Carrollton mother grieves loss of 14-year-old to fentanyl poisoning
CARROLLTON, Texas (CBSDFW.COM) – Lilia Astudillo holds a stack of her son's neatly folded clothes to her nose, inhaling the scent still lingering on them.
"They smell like him," she says.
She now keeps the outfit 14-year-old Jose Alberto Perez wore the day before he died next to a picture of him in his football uniform running into his mother's arms after a game.
"He was my son. It wasn't an animal that died," she said sobbing.
Jose, known to his family as "Beto," is one of at least nine Carrollton-Farmers Branch students poisoned by pills laced with fentanyl. Three of those who overdosed died.
Astudillo describes her son as kind, loving child who loved making people laugh.
When school resumed after the winter break, though, she noticed his behavior suddenly change.
He walked out of school one day and disappeared for a week. When he returned home, he called police and begged offices to lock him in jail.
"I went to the school. I asked for help many times," said Astudillo.
His mother says police never followed up when she reported her son missing. She said she turned to administrators at Long Middle School asking for help getting her son committed, unable to control him, worried he'd leave again, and suspected he might have started using drugs.
One night, she says he started acting rude and aggressive toward her. It was so out of character she tried taking him to the hospital, but he refused.
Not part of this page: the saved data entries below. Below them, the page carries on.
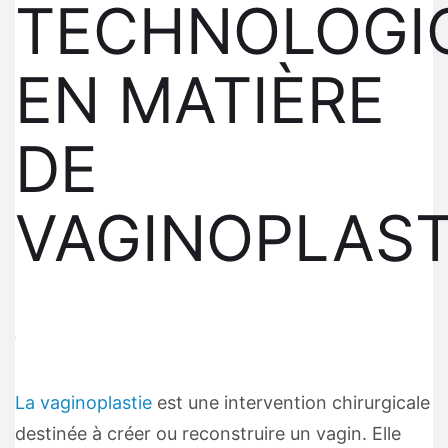
TECHNOLOGI
EN MATIÈRE
DE
VAGINOPLAST
La vaginoplastie
est une intervention chirurgicale
destinée à créer ou reconstruire un vagin. Elle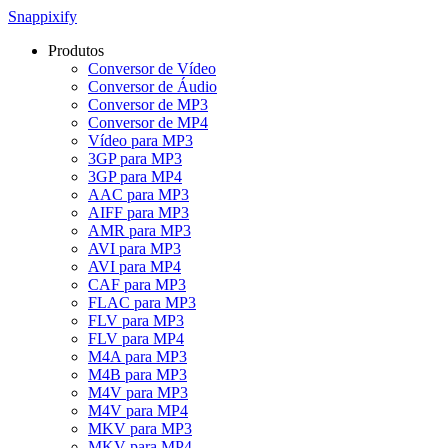
Snappixify
Produtos
Conversor de Vídeo
Conversor de Áudio
Conversor de MP3
Conversor de MP4
Vídeo para MP3
3GP para MP3
3GP para MP4
AAC para MP3
AIFF para MP3
AMR para MP3
AVI para MP3
AVI para MP4
CAF para MP3
FLAC para MP3
FLV para MP3
FLV para MP4
M4A para MP3
M4B para MP3
M4V para MP3
M4V para MP4
MKV para MP3
MKV para MP4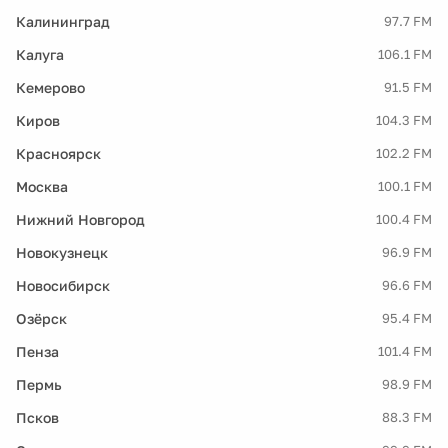
Калининград
97.7 FM
Калуга
106.1 FM
Кемерово
91.5 FM
Киров
104.3 FM
Красноярск
102.2 FM
Москва
100.1 FM
Нижний Новгород
100.4 FM
Новокузнецк
96.9 FM
Новосибирск
96.6 FM
Озёрск
95.4 FM
Пенза
101.4 FM
Пермь
98.9 FM
Псков
88.3 FM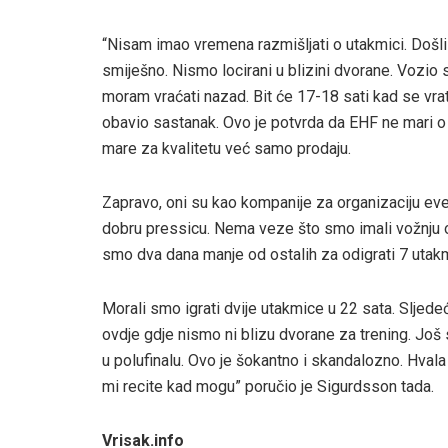
“Nisam imao vremena razmišljati o utakmici. Došl
smiješno. Nismo locirani u blizini dvorane. Vozio
moram vraćati nazad. Bit će 17-18 sati kad se vr
obavio sastanak. Ovo je potvrda da EHF ne mari o
mare za kvalitetu već samo prodaju.
Zapravo, oni su kao kompanije za organizaciju e
dobru pressicu. Nema veze što smo imali vožnju o
smo dva dana manje od ostalih za odigrati 7 utakmi
Morali smo igrati dvije utakmice u 22 sata. Sljed
ovdje gdje nismo ni blizu dvorane za trening. Još
u polufinalu. Ovo je šokantno i skandalozno. Hva
mi recite kad mogu” poručio je Sigurdsson tada.
Vrisak.info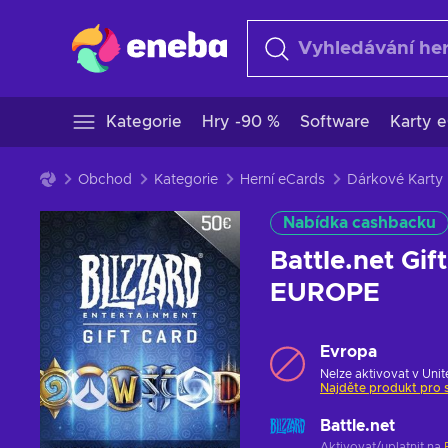
Kategorie
Hry -90 %
Software
Karty e
Obchod
Kategorie
Herní eCards
Dárkové Karty 
Nabídka cashbacku
Battle.net Gi
EUROPE
Evropa
Nelze aktivovat v Unit
Najděte produkt pro 
Battle.net
Aktivovat/uplatnit na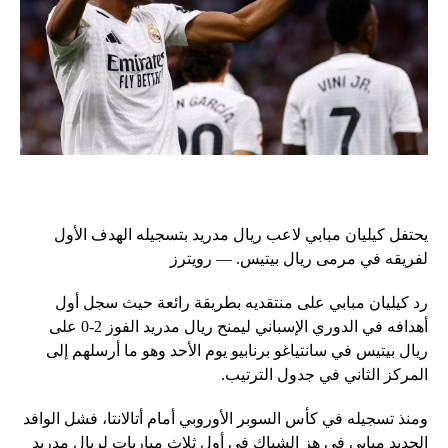
يحتفل كيليان مبابي لاعب ريال مدريد بتسجيله الهدف الأول
لفريقه في مرمى ريال بيتيس. — رويترز
رد كيليان مبابي على منتقديه بطريقة رائعة حيث سجل أول
أهدافه في الدوري الإسباني ليمنح ريال مدريد الفوز 2-0 على
ريال بيتيس في سانتياغو برنابيو يوم الأحد وهو ما أرسلهم إلى
المركز الثاني في جدول الترتيب.
ومنذ تسجيله في كأس السوبر الأوروبي أمام أتالانتا، فشل الوافد
الجديد مبابي في هز الشباك في أول ثلاث مباريات لريال مدريد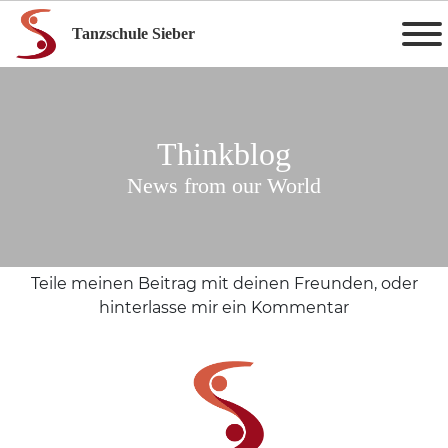
Tanzschule Sieber
Thinkblog
News from our World
Teile meinen Beitrag mit deinen Freunden, oder
hinterlasse mir ein Kommentar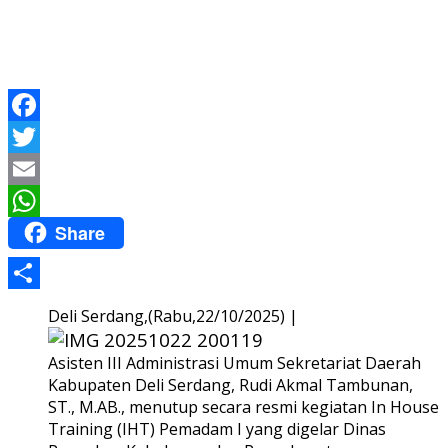
Facebook
Twitter
Email
Share
WhatsApp
Share
Deli Serdang,(Rabu,22/10/2025) |
Asisten III Administrasi Umum Sekretariat Daerah
Kabupaten Deli Serdang, Rudi Akmal Tambunan,
ST., M.AB., menutup secara resmi kegiatan In House
Training (IHT) Pemadam I yang digelar Dinas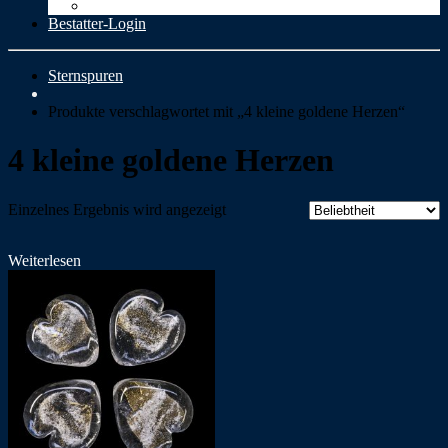
Cookie-Richtlinie (EU)
Bestatter-Login
Sternspuren
Produkte verschlagwortet mit „4 kleine goldene Herzen“
4 kleine goldene Herzen
Einzelnes Ergebnis wird angezeigt
Weiterlesen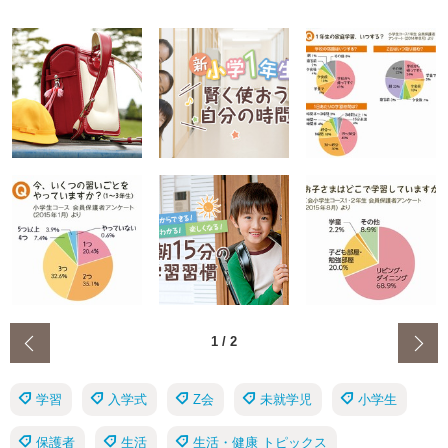
‹
1
/
2
学習
入学式
Z会
未就学児
小学生
保護者
生活
生活・健康 トピックス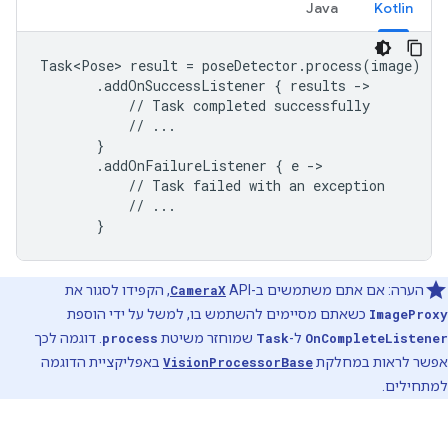
Java
Kotlin
Task<Pose> result = poseDetector.process(image)

       .addOnSuccessListener { results ->

           // Task completed successfully

           // ...

       }

       .addOnFailureListener { e ->

           // Task failed with an exception

           // ...

       }
הערה: אם אתם משתמשים ב-API‏
CameraX
, הקפידו לסגור את
ImageProxy
כשאתם מסיימים להשתמש בו, למשל על ידי הוספת
OnCompleteListener
ל-
Task
שמוחזר משיטת
process
. דוגמה לכך
אפשר לראות במחלקת
VisionProcessorBase
באפליקציית הדוגמה
למתחילים.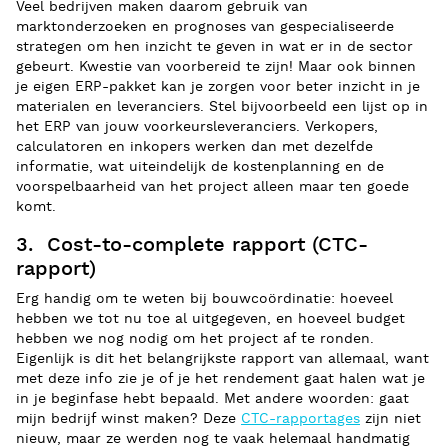
Veel bedrijven maken daarom gebruik van
marktonderzoeken en prognoses van gespecialiseerde
strategen om hen inzicht te geven in wat er in de sector
gebeurt. Kwestie van voorbereid te zijn! Maar ook binnen
je eigen ERP-pakket kan je zorgen voor beter inzicht in je
materialen en leveranciers. Stel bijvoorbeeld een lijst op in
het ERP van jouw voorkeursleveranciers. Verkopers,
calculatoren en inkopers werken dan met dezelfde
informatie, wat uiteindelijk de kostenplanning en de
voorspelbaarheid van het project alleen maar ten goede
komt.
3. Cost-to-complete rapport (CTC-
rapport)
Erg handig om te weten bij bouwcoördinatie: hoeveel
hebben we tot nu toe al uitgegeven, en hoeveel budget
hebben we nog nodig om het project af te ronden.
Eigenlijk is dit het belangrijkste rapport van allemaal, want
met deze info zie je of je het rendement gaat halen wat je
in je beginfase hebt bepaald. Met andere woorden: gaat
mijn bedrijf winst maken? Deze
CTC-rapportages
zijn niet
nieuw, maar ze werden nog te vaak helemaal handmatig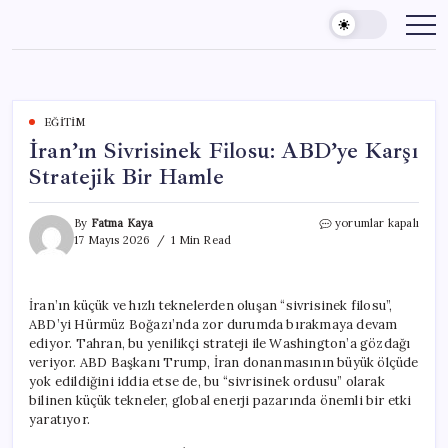
Skip
to
content
EĞITIM
İran’ın Sivrisinek Filosu: ABD’ye Karşı
Stratejik Bir Hamle
İran’ın
By
Fatma Kaya
yorumlar kapalı
Sivrisinek
17 Mayıs 2026
1 Min Read
Filosu:
ABD’ye
Karşı
İran’ın küçük ve hızlı teknelerden oluşan “sivrisinek filosu”,
Stratejik
ABD’yi Hürmüz Boğazı’nda zor durumda bırakmaya devam
Bir
Hamle
ediyor. Tahran, bu yenilikçi strateji ile Washington’a gözdağı
için
veriyor. ABD Başkanı Trump, İran donanmasının büyük ölçüde
yok edildiğini iddia etse de, bu “sivrisinek ordusu” olarak
bilinen küçük tekneler, global enerji pazarında önemli bir etki
yaratıyor.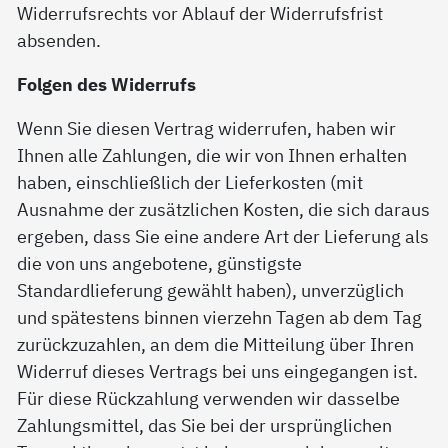
Widerrufsrechts vor Ablauf der Widerrufsfrist
absenden.
Folgen des Widerrufs
Wenn Sie diesen Vertrag widerrufen, haben wir
Ihnen alle Zahlungen, die wir von Ihnen erhalten
haben, einschließlich der Lieferkosten (mit
Ausnahme der zusätzlichen Kosten, die sich daraus
ergeben, dass Sie eine andere Art der Lieferung als
die von uns angebotene, günstigste
Standardlieferung gewählt haben), unverzüglich
und spätestens binnen vierzehn Tagen ab dem Tag
zurückzuzahlen, an dem die Mitteilung über Ihren
Widerruf dieses Vertrags bei uns eingegangen ist.
Für diese Rückzahlung verwenden wir dasselbe
Zahlungsmittel, das Sie bei der ursprünglichen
She said he managed to calm down and go to bed.
When she went to wake him the next morning, he was dead.
Carrollton police working with the US Drug Enforcement Administration arrested two suspects last Friday accused of running a drug house.
Federal court records allege they distributed the pills poisoned with fentanyl that caused CFBISD students to overdose.
The district says it held presentations for parents on the danger of fentanyl in November, stocked its campuses with Narcan in October, and scheduled a meeting for families this Friday on fentayl awareness before news of the recent arrests.
"Our hearts are very heavy at the loss of young lives," reads part of its statement to parents.
The district says its counselors have developed student drug awareness lessons now being shared with high schoolers. Random canine searches, it says, have also begun on campus.
Astudillo hopes her son's death forces people to take notice and take action.
Every morning, she says she still wakes up and goes his room to wake him up for school, unwilling to accept he's gone.
"I don't know how to live without him," she said.